This matter is before the Court on a motion for summary judgment filed by Defendants [Doc. 19] and a motion to expedite a final summary judgment filed by Plaintiff [Doc. 33]. Pursuant to the provisions of 28 U.S.C. § 636(b)(1)(B) and Local Civil Rule 73.02(B)(2), D.S.C., this Magistrate Judge is authorized to review all pretrial matters in this case and to submit findings and recommendations to the District Court.

On August 15, 2018, Plaintiff, proceeding pro se, filed the instant action seeking to compel the Department of Veterans Affairs ("VA") to produce certain documents pursuant to a Freedom of Information Act ("FOIA") request. [Doc. 1.] On November 5, 2018, Defendants filed a motion for summary judgment. [Doc. 19.] That same day, the Court issued an Order in accordance with Roseboro v.

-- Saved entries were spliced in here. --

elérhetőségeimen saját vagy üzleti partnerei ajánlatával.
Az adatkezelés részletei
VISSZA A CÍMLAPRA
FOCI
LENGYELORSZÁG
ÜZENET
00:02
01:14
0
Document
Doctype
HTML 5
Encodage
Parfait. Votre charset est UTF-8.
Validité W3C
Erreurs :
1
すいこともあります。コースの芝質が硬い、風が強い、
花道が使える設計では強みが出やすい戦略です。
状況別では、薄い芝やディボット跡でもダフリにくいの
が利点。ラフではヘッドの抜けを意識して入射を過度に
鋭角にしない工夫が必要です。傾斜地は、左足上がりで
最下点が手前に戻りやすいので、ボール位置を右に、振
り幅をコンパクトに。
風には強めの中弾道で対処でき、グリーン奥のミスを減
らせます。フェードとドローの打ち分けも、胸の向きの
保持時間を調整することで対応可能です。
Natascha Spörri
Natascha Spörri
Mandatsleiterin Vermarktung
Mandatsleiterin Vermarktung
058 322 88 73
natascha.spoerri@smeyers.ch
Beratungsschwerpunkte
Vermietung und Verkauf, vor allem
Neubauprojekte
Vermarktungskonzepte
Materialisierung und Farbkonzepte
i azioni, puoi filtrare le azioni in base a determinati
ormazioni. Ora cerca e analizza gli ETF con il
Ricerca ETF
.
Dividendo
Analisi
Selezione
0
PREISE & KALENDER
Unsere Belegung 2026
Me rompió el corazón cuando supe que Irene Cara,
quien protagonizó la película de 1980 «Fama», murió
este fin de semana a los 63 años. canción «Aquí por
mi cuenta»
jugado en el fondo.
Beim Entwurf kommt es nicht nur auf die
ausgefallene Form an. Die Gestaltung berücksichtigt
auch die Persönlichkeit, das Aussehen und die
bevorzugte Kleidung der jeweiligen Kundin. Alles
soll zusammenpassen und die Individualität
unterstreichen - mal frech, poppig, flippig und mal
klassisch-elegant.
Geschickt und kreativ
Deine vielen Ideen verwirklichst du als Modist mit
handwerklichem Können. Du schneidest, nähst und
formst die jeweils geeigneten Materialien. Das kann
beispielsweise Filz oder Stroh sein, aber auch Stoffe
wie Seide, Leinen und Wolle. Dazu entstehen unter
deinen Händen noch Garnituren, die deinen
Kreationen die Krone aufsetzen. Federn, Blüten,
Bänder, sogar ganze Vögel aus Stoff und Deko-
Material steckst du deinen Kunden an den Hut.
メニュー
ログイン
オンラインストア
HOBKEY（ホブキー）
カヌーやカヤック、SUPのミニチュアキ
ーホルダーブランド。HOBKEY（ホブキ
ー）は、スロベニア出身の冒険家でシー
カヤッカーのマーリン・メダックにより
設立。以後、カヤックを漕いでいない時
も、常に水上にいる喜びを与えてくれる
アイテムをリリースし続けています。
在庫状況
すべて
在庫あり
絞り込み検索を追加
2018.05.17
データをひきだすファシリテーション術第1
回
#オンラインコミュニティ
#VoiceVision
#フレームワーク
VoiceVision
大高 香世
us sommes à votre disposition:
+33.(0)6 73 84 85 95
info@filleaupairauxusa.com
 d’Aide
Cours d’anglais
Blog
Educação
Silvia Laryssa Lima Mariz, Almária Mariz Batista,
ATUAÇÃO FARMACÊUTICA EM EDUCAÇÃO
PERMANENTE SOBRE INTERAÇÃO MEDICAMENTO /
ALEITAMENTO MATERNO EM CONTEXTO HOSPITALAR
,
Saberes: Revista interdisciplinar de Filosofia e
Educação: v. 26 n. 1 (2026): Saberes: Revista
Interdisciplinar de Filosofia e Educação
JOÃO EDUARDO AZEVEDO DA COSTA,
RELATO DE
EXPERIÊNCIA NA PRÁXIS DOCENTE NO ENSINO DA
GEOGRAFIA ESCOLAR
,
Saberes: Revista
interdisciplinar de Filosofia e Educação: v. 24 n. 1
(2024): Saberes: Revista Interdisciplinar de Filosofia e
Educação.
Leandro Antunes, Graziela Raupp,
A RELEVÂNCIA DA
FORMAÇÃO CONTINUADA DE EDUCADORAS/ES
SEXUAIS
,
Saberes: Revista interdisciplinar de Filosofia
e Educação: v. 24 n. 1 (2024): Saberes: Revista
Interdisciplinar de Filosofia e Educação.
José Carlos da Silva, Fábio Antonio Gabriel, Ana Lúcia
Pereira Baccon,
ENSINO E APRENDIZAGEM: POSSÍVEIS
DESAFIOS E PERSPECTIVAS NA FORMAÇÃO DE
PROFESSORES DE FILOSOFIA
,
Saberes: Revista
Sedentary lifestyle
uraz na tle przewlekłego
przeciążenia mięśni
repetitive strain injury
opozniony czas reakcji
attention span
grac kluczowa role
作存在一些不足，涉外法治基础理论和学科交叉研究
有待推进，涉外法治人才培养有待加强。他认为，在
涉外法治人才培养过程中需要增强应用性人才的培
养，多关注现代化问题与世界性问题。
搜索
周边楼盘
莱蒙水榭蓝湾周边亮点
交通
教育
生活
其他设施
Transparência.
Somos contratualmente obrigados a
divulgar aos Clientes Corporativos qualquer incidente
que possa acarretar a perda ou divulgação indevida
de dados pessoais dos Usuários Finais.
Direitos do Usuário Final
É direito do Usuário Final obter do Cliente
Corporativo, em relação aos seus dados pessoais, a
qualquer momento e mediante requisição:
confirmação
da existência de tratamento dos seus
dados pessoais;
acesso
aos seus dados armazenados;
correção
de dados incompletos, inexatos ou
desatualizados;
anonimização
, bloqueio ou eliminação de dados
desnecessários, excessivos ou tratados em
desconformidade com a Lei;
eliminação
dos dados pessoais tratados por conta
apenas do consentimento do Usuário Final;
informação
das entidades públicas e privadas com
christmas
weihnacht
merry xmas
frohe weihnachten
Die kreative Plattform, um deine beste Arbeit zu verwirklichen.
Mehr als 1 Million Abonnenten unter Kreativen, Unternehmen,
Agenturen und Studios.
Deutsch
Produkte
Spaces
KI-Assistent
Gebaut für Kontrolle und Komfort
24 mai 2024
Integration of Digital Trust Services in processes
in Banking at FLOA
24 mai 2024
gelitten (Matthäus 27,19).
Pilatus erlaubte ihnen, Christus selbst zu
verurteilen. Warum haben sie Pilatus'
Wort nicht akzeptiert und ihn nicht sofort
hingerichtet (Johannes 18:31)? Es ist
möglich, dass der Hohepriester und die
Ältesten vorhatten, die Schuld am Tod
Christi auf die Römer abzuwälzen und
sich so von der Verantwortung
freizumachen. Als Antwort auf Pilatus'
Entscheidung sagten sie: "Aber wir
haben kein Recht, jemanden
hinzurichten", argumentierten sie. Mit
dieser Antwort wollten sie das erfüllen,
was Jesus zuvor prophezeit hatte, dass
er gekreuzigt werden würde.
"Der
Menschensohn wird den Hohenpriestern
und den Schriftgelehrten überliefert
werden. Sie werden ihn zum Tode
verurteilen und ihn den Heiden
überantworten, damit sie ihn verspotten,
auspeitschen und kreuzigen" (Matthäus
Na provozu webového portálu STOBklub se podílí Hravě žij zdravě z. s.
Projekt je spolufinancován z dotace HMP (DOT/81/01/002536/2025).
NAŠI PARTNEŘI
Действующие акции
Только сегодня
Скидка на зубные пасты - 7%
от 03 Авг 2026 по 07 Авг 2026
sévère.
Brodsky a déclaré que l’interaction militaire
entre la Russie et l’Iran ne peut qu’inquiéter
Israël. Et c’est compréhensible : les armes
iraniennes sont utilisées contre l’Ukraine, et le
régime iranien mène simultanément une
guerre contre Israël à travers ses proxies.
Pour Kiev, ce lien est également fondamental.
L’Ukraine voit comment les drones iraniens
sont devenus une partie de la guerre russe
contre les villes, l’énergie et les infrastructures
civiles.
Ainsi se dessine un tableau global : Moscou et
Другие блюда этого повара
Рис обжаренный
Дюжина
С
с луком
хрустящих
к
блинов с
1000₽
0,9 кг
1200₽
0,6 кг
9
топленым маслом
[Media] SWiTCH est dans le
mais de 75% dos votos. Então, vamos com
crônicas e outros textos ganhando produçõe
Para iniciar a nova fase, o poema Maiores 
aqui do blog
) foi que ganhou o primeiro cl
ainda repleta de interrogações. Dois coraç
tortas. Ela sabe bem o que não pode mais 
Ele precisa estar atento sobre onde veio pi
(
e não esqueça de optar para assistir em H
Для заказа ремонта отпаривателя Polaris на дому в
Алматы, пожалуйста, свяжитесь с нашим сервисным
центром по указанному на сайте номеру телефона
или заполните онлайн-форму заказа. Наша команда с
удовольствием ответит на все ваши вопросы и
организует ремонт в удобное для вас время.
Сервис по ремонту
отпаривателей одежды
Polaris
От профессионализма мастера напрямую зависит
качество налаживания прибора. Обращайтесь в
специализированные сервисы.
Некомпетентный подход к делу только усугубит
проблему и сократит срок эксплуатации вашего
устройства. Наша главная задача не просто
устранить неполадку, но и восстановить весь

Garrison, 528 F.2d 309 (4th Cir. 1975), advising Plaintiff of the summary judgment/dismissal procedure and of the possible consequences if she failed to adequately respond to the motion. [Doc. 20.] Plaintiff filed a response to the motion for summary judgment on November 19, 2018 [Doc. 23], to which Defendants replied on December 3, 2018 [Doc. 25]. Plaintiff then filed an amended response on December 6, 2018 [Doc. 27], and a pro se reply to Defendants' reply1 on December 7, 2018 [Doc. 30]. On February 1, 2019, Plaintiff filed a motion to expedite a final summary judgment.2 [Doc. 33.] On February 7, 2019, the Court ordered Defendants to file a supplemental brief addressing whether Plaintiff had received the documents she seeks in this case because Defendants argued the case is moot but had not demonstrated that Plaintiff received the documents she seeks in this case. [Doc. 35.] On February 21, 2019, Defendants filed their supplemental brief. [Doc. 38.] All motions are ripe for review.

BACKGROUND3

Plaintiff alleges that Defendants have refused to produce "a copy of a complete C-File and C&P Exams from 1941 to present they used to determine my late husband's claims." [Doc. 1 at 4.] Plaintiff contends Defendants have gone beyond the time allowed by law to produce the requested documents. [Id.] She further asserts "it is [her] civil right to have [her] late husband's C-File without delay." [Id. at 5.] For her relief, she seeks "[her] late husband['s] VA claims folder . . . as well as any temporary files and also all C&P Exams from 1941 to present." [Id. at 6.]

APPLICABLE LAW

Liberal Construction of Pro Se Complaint

Plaintiff brought this action pro se, which requires the Court to liberally construe her pleadings. Estelle, 429 U.S. 97, 106 (1976); Haines v. Kerner, 404 U.S. 519, 520 (1972) (per curiam); Loe v. Armistead, 582 F.2d 1291, 1295 (4th Cir. 1978); Gordon v. Leeke, 574 F.2d 1147, 1151 (4th Cir. 1978). Pro se pleadings are held to a less stringent standard than those drafted by attorneys. Haines, 404 U.S. at 520. Even under this less stringent standard, however, a pro se complaint is still subject to summary dismissal. Id. at 520-21. The mandated liberal construction means that only if the court can reasonably read the pleadings to state a valid claim on which the complainant could prevail, it should do so. Barnett v. Hargett, 174 F.3d 1128, 1133 (10th Cir. 1999). A court may not construct the complainant's legal arguments for him. Small v. Endicott, 998 F.2d 411, 417-18 (7th Cir. 1993). Nor should a court "conjure up questions never squarely presented." Beaudett v. City of Hampton, 775 F.2d 1274, 1278 (4th Cir. 1985).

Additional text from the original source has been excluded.